4 - Le sport en Grèce : vertu éducative et vie de la cité
Le sport qui contribuait au rayonnement des cités, était également associé aux activités de l'esprit dans le programme d'éducation du citoyen : l'éphébie.
Si les athlètes appartenaient généralement à de grandes familles, seules capables d'assurer les dépenses nécessaires à une préparation intense et coûteuse, bientôt les villes entretinrent elles-mêmes de jeunes champions de condition modeste : ce fut la première manifestation du sport étatisé.

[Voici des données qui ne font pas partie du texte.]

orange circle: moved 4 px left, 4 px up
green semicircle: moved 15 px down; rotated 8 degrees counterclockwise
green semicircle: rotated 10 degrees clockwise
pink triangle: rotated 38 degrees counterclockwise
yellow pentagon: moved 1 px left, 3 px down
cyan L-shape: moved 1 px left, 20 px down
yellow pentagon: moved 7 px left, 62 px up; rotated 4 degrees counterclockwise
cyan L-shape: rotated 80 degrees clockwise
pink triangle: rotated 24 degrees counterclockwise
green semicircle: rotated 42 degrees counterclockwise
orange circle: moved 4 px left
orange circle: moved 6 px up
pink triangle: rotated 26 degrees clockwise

Malheureusement l'idéal grec se dévoya au fil des siècles. Toutefois l'olympisme perdura jusqu'à l'avènement de l'Empire chrétien (IVième siècle après J.-C.).
4.1 - Des lois strictes au service d'un idéal
Les athlètes étaient contraints de suivre un entraînement surveillé d'au moins 30 jours avant d'être admis dans l'arène olympique (alimentation adaptée, exercices d'assouplissement...).

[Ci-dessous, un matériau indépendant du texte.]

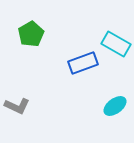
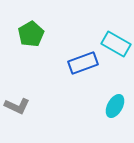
cyan ellipse: rotated 25 degrees counterclockwise
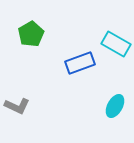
blue rectangle: moved 3 px left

Nul ne pouvait à l'origine concourir s'il n'était pas de sang grec et de condition libre : deux notions qui se perdront au fil des Olympiades ; de même l'apparition des femmes, d'abord strictement interdite, fera l'objet de nombreuses controverses.
Le sport féminin en Grèce
Les femmes participaient aux compétitions en Grèce et notamment à Sparte. Il y avait même des Jeux féminins, les Héréia d'Olympie ! Ces jeux se déroulaient entre deux olympiades. Ils consistaient en une course de jeunes filles, sur une longueur équivalent à cinq sixième de stade. Pausanias les décrit :
«[...] courant, les cheveux épars, la robe retroussée un peu au-dessus du genou, et l'épaule droite nue jusqu'au sein».

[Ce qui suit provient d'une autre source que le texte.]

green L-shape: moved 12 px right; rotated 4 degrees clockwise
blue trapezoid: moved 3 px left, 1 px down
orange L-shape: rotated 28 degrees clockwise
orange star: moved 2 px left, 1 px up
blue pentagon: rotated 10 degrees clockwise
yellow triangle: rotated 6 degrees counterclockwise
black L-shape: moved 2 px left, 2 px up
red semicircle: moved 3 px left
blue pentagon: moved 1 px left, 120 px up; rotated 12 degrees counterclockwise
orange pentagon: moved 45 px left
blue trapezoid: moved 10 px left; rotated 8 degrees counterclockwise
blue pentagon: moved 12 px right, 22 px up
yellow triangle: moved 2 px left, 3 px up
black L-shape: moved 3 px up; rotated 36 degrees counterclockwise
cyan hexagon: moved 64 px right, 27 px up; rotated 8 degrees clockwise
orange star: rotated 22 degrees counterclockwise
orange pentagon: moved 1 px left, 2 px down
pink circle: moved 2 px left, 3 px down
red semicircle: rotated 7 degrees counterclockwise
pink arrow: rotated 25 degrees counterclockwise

Mais à Athènes, le sport féminin souleva de nombreuses controverses. Ainsi l'historien Xénophon était d'avis que les femmes fussent sportives, car il n'admettait pas que, si elles restaient constamment au foyer pour filer la laine, elles puissent mettre au monde des êtres vraiment sains !
Platon, influencé par l'exemple de Sparte, voulait, dans les Lois, rendre l'éducation sportive obligatoire pour les deux sexes ; quant à Aristote, il préconisait avec prudence l'alternance des travaux corporels et spirituels.
Toutefois, si les femmes concouraient, il était interdit -- sous peine de mort -- aux femmes mariées d'assister aux Jeux olympiques, mais les jeunes filles le pouvaient.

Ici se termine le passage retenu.